La
aceitunas más saladas que se puedan preparar eran las de la tía Oriola. Las
recogía de un viejo árbol de la quinta y luego de un misterioso proceso que
nunca quise conocer, llenaba el gran bollón de vidrio de la cocina con aquellas
gemas verdosas y gigantes. El cucharón de madera colgando del borde del frasco
prometía jugosas incursiones.
Durante las aburridas horas de la
siesta, arrodillada en la silla de la tía, me fascinaba mirar las aceitunas a
través del vidrio como al mejor de los acuarios. Las revolvía con el cucharón y
esperaba que cada una cayera encontrando su mejor lugar.

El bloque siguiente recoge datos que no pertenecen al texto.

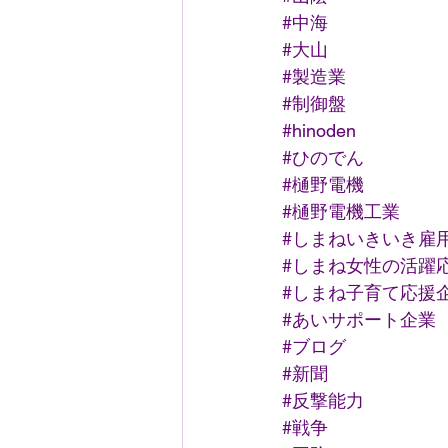
#中海
#大山
#製造業
#制御盤
#hinoden
#ひのでん
#樋野電機
#樋野電機工業
#しまねいきいき雇
#しまね女性の活躍
#しまね子育て応援
#あいサポート企業
#ブログ
#新聞
#反撃能力
#戦争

Y nuevamente, el
cucharón con agujeritos arremolinaba el estanque verde amarillento para volver
a verlas caer. Una, dos, tres. Cada tanto atrapaba una. Como experto pescador o
como un gato que da el zarpazo a la presa desprevenida. Esta es para mí. El
desafío era tomarla mientras nadaba, antes de llegar al fondo. Y el botín de
carozos se engrosaba en montoncitos sobre la mesa como prueba irrefutable del
saqueo. Y la corona de sal alrededor de mis labios delataba el festín.
En la cocina de la tía transformaba
así el obligado silencio de las siestas en azarosas cacerías.